Artigo de Opinião de Marc Amblard

Opinião de Marc Amblard

2020 será recordado como o ponto de inflexão para os veículos elétricos (VE). A Europa viu as vendas de VE triplicarem para 8-10%. A China está a regressar a uma trajetória de crescimento, e espera-se que os EUA revertam a tendência negativa. Iniciado fundamentalmente pelas regulamentações de CO2, este impulso é sustentado por mais VE, melhores e mais baratos, lançados pelos construtores tradicionais ou por novos fabricantes, e pelo aumento da apetência dos consumidores.

Este ano, as regulamentações de CO2 e a crise atual provocaram a aceleração da penetração de veículos elétricos. É particularmente o caso da Europa, onde os VE deverão representar 8-10% de todos os automóveis ligeiros vendidos em 2020, contra 3,1% no ano passado. Os valores atingiram 9,9% no terceiro trimestre de 2020, quando a quota dos diesel caiu de 50% para 28% no final de 2015 (gráfico abaixo). Graças ao Velho Continente, as vendas de VE deverão atingir 2,5 milhões de unidades globalmente, mais do que os 2,1 milhões de 2019. Estamos a entrar no segmento vertical da curva em S – pelo menos na Europa –, o que está a despoletar um ciclo virtuoso, impulsionado por investimentos incrementais e pela visibilidade do produto.

Aceleração dos VE na Europa mostra clara inflexão

Na Europa, o lançamento de novos veículos elétricos, a maior sensibilidade para o impacto da mobilidade baseada em combustíveis fósseis na qualidade do ar e um conjunto de fortes incentivos resultaram num crescimento drástico dos VE, que teve início no primeiro trimestre de 2020 e tem vindo a ganhar impulso. Na Alemanha, a quota de VE atingiu 17,4% em outubro, e 11% no acumulado do ano. A França registou 14,3% em novembro, e 10,3% nos primeiros onze meses do ano. Em toda a Europa, a percentagem de VE na venda de veículos ligeiros mais do que triplicou no terceiro trimestre, relativamente ao período homólogo, aproximando-se dos 10%.

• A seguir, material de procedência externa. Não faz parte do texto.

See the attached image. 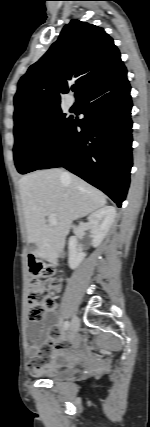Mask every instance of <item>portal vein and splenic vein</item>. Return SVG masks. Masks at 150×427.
Instances as JSON below:
<instances>
[{
	"instance_id": "portal-vein-and-splenic-vein-1",
	"label": "portal vein and splenic vein",
	"mask_w": 150,
	"mask_h": 427,
	"mask_svg": "<svg viewBox=\"0 0 150 427\" xmlns=\"http://www.w3.org/2000/svg\"><path fill=\"white\" fill-rule=\"evenodd\" d=\"M48 221H49L50 225H56L57 224V219H56L54 214H50L48 216Z\"/></svg>"
}]
</instances>
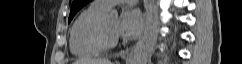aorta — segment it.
Instances as JSON below:
<instances>
[{
	"label": "aorta",
	"mask_w": 242,
	"mask_h": 64,
	"mask_svg": "<svg viewBox=\"0 0 242 64\" xmlns=\"http://www.w3.org/2000/svg\"><path fill=\"white\" fill-rule=\"evenodd\" d=\"M110 16L113 18V19H117L118 18V12L116 10H112L110 12Z\"/></svg>",
	"instance_id": "1"
}]
</instances>
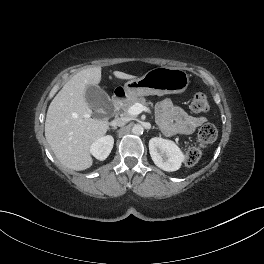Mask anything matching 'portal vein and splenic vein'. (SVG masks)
<instances>
[{"instance_id": "obj_1", "label": "portal vein and splenic vein", "mask_w": 264, "mask_h": 264, "mask_svg": "<svg viewBox=\"0 0 264 264\" xmlns=\"http://www.w3.org/2000/svg\"><path fill=\"white\" fill-rule=\"evenodd\" d=\"M143 111L151 113L150 108H148V107H146L140 103H136L128 109V114L131 116H136V115H139L140 113H142Z\"/></svg>"}]
</instances>
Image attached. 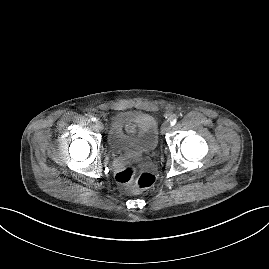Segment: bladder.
Instances as JSON below:
<instances>
[{
	"label": "bladder",
	"instance_id": "1",
	"mask_svg": "<svg viewBox=\"0 0 269 269\" xmlns=\"http://www.w3.org/2000/svg\"><path fill=\"white\" fill-rule=\"evenodd\" d=\"M158 141V125L152 116L130 111L114 115L108 131V144L115 154L150 155Z\"/></svg>",
	"mask_w": 269,
	"mask_h": 269
}]
</instances>
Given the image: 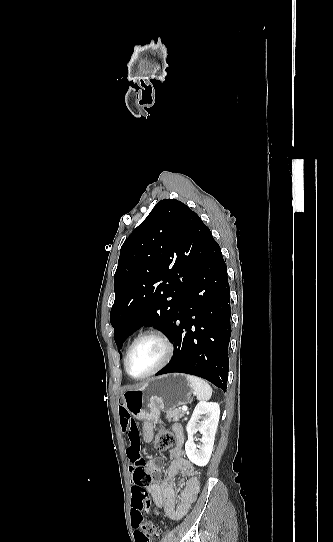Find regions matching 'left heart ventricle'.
<instances>
[{"mask_svg":"<svg viewBox=\"0 0 333 542\" xmlns=\"http://www.w3.org/2000/svg\"><path fill=\"white\" fill-rule=\"evenodd\" d=\"M163 346L155 339H145L133 349L128 369L133 376H141L155 368L163 357Z\"/></svg>","mask_w":333,"mask_h":542,"instance_id":"left-heart-ventricle-1","label":"left heart ventricle"}]
</instances>
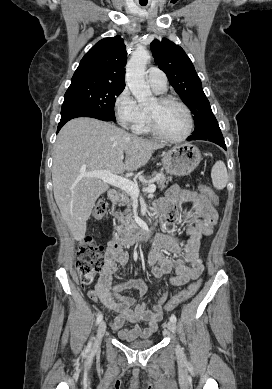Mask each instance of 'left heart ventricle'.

Na China, o mercado de VE ganhou força na segunda metade de 2020, depois de uma penetração mais lenta nos primeiros seis meses do ano. A quota de mercado de veículos elétricos situou-se nos 5% em 2019, e deverá ser marginalmente mais elevada em 2020, antes de ganhar impulso para os próximos anos. O mercado de VE é liderado pelas grandes empresas, como a SAIC, a BYD e a Tesla, mas fabricantes emergentes estão a fazer incursões significativas no mercado. Falaremos sobre isto mais à frente.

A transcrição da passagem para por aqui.